In the material below, find each line with the word "icon" and list it.

[[ Data shown open ]]

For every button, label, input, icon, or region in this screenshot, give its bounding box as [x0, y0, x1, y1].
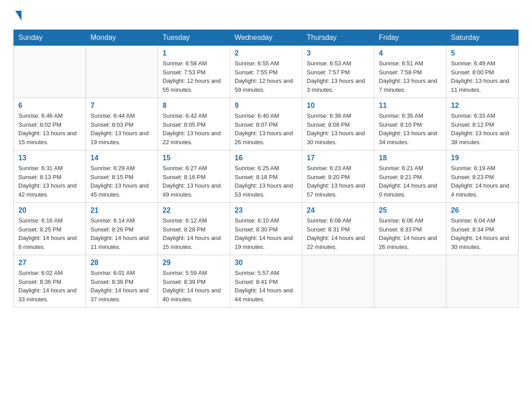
calendar-cell: 17Sunrise: 6:23 AMSunset: 8:20 PMDayligh… [302, 150, 374, 203]
weekday-header-row: SundayMondayTuesdayWednesdayThursdayFrid… [14, 30, 519, 46]
calendar-cell [302, 255, 374, 308]
day-number: 16 [235, 154, 297, 162]
day-info: Sunrise: 6:21 AMSunset: 8:21 PMDaylight:… [379, 164, 442, 199]
day-number: 13 [18, 154, 81, 162]
day-info: Sunrise: 6:29 AMSunset: 8:15 PMDaylight:… [90, 164, 153, 199]
calendar-cell: 21Sunrise: 6:14 AMSunset: 8:26 PMDayligh… [86, 203, 158, 255]
day-number: 23 [235, 206, 297, 214]
day-number: 27 [18, 259, 81, 267]
calendar-cell [374, 255, 446, 308]
day-info: Sunrise: 5:59 AMSunset: 8:39 PMDaylight:… [163, 269, 225, 304]
day-number: 24 [307, 206, 369, 214]
day-number: 8 [163, 102, 225, 110]
day-number: 21 [90, 206, 153, 214]
week-row-3: 13Sunrise: 6:31 AMSunset: 8:13 PMDayligh… [14, 150, 519, 203]
calendar-cell: 25Sunrise: 6:06 AMSunset: 8:33 PMDayligh… [374, 203, 446, 255]
week-row-5: 27Sunrise: 6:02 AMSunset: 8:36 PMDayligh… [14, 255, 519, 308]
calendar-cell: 14Sunrise: 6:29 AMSunset: 8:15 PMDayligh… [86, 150, 158, 203]
day-info: Sunrise: 6:51 AMSunset: 7:58 PMDaylight:… [379, 59, 442, 94]
day-number: 25 [379, 206, 442, 214]
day-number: 1 [163, 49, 225, 57]
day-number: 4 [379, 49, 442, 57]
weekday-header-wednesday: Wednesday [230, 30, 302, 46]
calendar-cell: 8Sunrise: 6:42 AMSunset: 8:05 PMDaylight… [158, 98, 230, 150]
calendar-cell: 18Sunrise: 6:21 AMSunset: 8:21 PMDayligh… [374, 150, 446, 203]
day-info: Sunrise: 6:12 AMSunset: 8:28 PMDaylight:… [163, 216, 225, 251]
day-info: Sunrise: 6:06 AMSunset: 8:33 PMDaylight:… [379, 216, 442, 251]
calendar-cell: 7Sunrise: 6:44 AMSunset: 8:03 PMDaylight… [86, 98, 158, 150]
day-number: 28 [90, 259, 153, 267]
calendar-cell: 29Sunrise: 5:59 AMSunset: 8:39 PMDayligh… [158, 255, 230, 308]
day-info: Sunrise: 6:55 AMSunset: 7:55 PMDaylight:… [235, 59, 297, 94]
calendar-cell [446, 255, 519, 308]
weekday-header-sunday: Sunday [14, 30, 86, 46]
day-info: Sunrise: 6:25 AMSunset: 8:18 PMDaylight:… [235, 164, 297, 199]
calendar-cell: 1Sunrise: 6:58 AMSunset: 7:53 PMDaylight… [158, 46, 230, 98]
day-number: 2 [235, 49, 297, 57]
day-info: Sunrise: 6:04 AMSunset: 8:34 PMDaylight:… [451, 216, 514, 251]
day-number: 15 [163, 154, 225, 162]
day-info: Sunrise: 6:35 AMSunset: 8:10 PMDaylight:… [379, 111, 442, 146]
calendar-cell: 23Sunrise: 6:10 AMSunset: 8:30 PMDayligh… [230, 203, 302, 255]
day-number: 7 [90, 102, 153, 110]
logo [13, 9, 21, 21]
day-info: Sunrise: 6:08 AMSunset: 8:31 PMDaylight:… [307, 216, 369, 251]
day-info: Sunrise: 5:57 AMSunset: 8:41 PMDaylight:… [235, 269, 297, 304]
day-number: 12 [451, 102, 514, 110]
weekday-header-monday: Monday [86, 30, 158, 46]
calendar-cell: 3Sunrise: 6:53 AMSunset: 7:57 PMDaylight… [302, 46, 374, 98]
day-info: Sunrise: 6:01 AMSunset: 8:38 PMDaylight:… [90, 269, 153, 304]
day-info: Sunrise: 6:58 AMSunset: 7:53 PMDaylight:… [163, 59, 225, 94]
logo-arrow-icon [15, 11, 21, 21]
day-number: 20 [18, 206, 81, 214]
calendar-cell: 16Sunrise: 6:25 AMSunset: 8:18 PMDayligh… [230, 150, 302, 203]
calendar-cell: 24Sunrise: 6:08 AMSunset: 8:31 PMDayligh… [302, 203, 374, 255]
weekday-header-friday: Friday [374, 30, 446, 46]
day-info: Sunrise: 6:33 AMSunset: 8:12 PMDaylight:… [451, 111, 514, 146]
page-header [13, 9, 519, 21]
day-number: 3 [307, 49, 369, 57]
weekday-header-saturday: Saturday [446, 30, 519, 46]
day-number: 29 [163, 259, 225, 267]
calendar-cell: 20Sunrise: 6:16 AMSunset: 8:25 PMDayligh… [14, 203, 86, 255]
day-info: Sunrise: 6:38 AMSunset: 8:08 PMDaylight:… [307, 111, 369, 146]
day-info: Sunrise: 6:02 AMSunset: 8:36 PMDaylight:… [18, 269, 81, 304]
day-info: Sunrise: 6:16 AMSunset: 8:25 PMDaylight:… [18, 216, 81, 251]
day-number: 9 [235, 102, 297, 110]
week-row-4: 20Sunrise: 6:16 AMSunset: 8:25 PMDayligh… [14, 203, 519, 255]
day-info: Sunrise: 6:46 AMSunset: 8:02 PMDaylight:… [18, 111, 81, 146]
day-info: Sunrise: 6:40 AMSunset: 8:07 PMDaylight:… [235, 111, 297, 146]
calendar-cell: 13Sunrise: 6:31 AMSunset: 8:13 PMDayligh… [14, 150, 86, 203]
day-info: Sunrise: 6:19 AMSunset: 8:23 PMDaylight:… [451, 164, 514, 199]
calendar-cell: 30Sunrise: 5:57 AMSunset: 8:41 PMDayligh… [230, 255, 302, 308]
day-number: 10 [307, 102, 369, 110]
calendar-table: SundayMondayTuesdayWednesdayThursdayFrid… [13, 30, 519, 308]
calendar-cell: 11Sunrise: 6:35 AMSunset: 8:10 PMDayligh… [374, 98, 446, 150]
day-number: 30 [235, 259, 297, 267]
weekday-header-thursday: Thursday [302, 30, 374, 46]
day-info: Sunrise: 6:42 AMSunset: 8:05 PMDaylight:… [163, 111, 225, 146]
day-number: 18 [379, 154, 442, 162]
calendar-cell: 26Sunrise: 6:04 AMSunset: 8:34 PMDayligh… [446, 203, 519, 255]
calendar-cell [86, 46, 158, 98]
calendar-cell: 19Sunrise: 6:19 AMSunset: 8:23 PMDayligh… [446, 150, 519, 203]
day-info: Sunrise: 6:14 AMSunset: 8:26 PMDaylight:… [90, 216, 153, 251]
week-row-2: 6Sunrise: 6:46 AMSunset: 8:02 PMDaylight… [14, 98, 519, 150]
day-info: Sunrise: 6:10 AMSunset: 8:30 PMDaylight:… [235, 216, 297, 251]
day-number: 19 [451, 154, 514, 162]
calendar-cell: 27Sunrise: 6:02 AMSunset: 8:36 PMDayligh… [14, 255, 86, 308]
day-number: 17 [307, 154, 369, 162]
day-number: 22 [163, 206, 225, 214]
day-number: 11 [379, 102, 442, 110]
calendar-cell: 22Sunrise: 6:12 AMSunset: 8:28 PMDayligh… [158, 203, 230, 255]
day-info: Sunrise: 6:44 AMSunset: 8:03 PMDaylight:… [90, 111, 153, 146]
weekday-header-tuesday: Tuesday [158, 30, 230, 46]
day-number: 5 [451, 49, 514, 57]
calendar-cell: 5Sunrise: 6:49 AMSunset: 8:00 PMDaylight… [446, 46, 519, 98]
week-row-1: 1Sunrise: 6:58 AMSunset: 7:53 PMDaylight… [14, 46, 519, 98]
day-info: Sunrise: 6:23 AMSunset: 8:20 PMDaylight:… [307, 164, 369, 199]
day-info: Sunrise: 6:31 AMSunset: 8:13 PMDaylight:… [18, 164, 81, 199]
calendar-cell: 10Sunrise: 6:38 AMSunset: 8:08 PMDayligh… [302, 98, 374, 150]
day-info: Sunrise: 6:27 AMSunset: 8:16 PMDaylight:… [163, 164, 225, 199]
day-info: Sunrise: 6:49 AMSunset: 8:00 PMDaylight:… [451, 59, 514, 94]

[[ Data shown closed ]]

> [Task output]
For every button, label, input, icon, or region in this screenshot, give its bounding box as [x0, y0, x1, y1].
logo-arrow-icon [15, 11, 21, 21]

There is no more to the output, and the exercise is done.